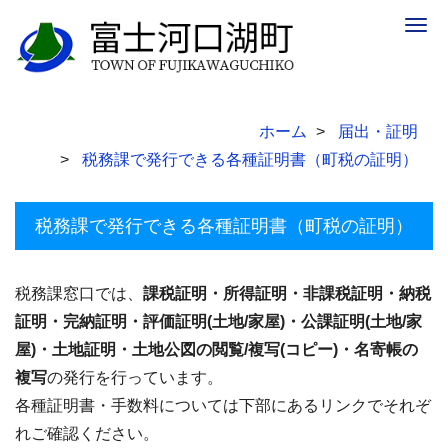
Togg
navig
ホーム
届出・証明
税務課で発行できる各種証明書（町税の証明）
税務課で発行できる各種証明書（町税の証明）
税務課窓口では、
課税証明・所得証明・非課税証明・納税
証明・完納証明・評価証明(土地/家屋)・公課証明(土地/家
屋)・土地証明・土地公図の閲覧/複写(コピー)・名寄帳の
複写
の発行を行っています。
各種証明書・手数料については下部にあるリンクでそれぞ
れご確認ください。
================================
» About this exercise:
Output the records exactly, and let none of their pictures appear in the copy.

» Answer for the task:
Togg
navig
ホーム
届出・証明
税務課で発行できる各種証明書（町税の証明）
税務課で発行できる各種証明書（町税の証明）
税務課窓口では、
課税証明・所得証明・非課税証明・納税
証明・完納証明・評価証明(土地/家屋)・公課証明(土地/家
屋)・土地証明・土地公図の閲覧/複写(コピー)・名寄帳の
複写
の発行を行っています。
各種証明書・手数料については下部にあるリンクでそれぞ
れご確認ください。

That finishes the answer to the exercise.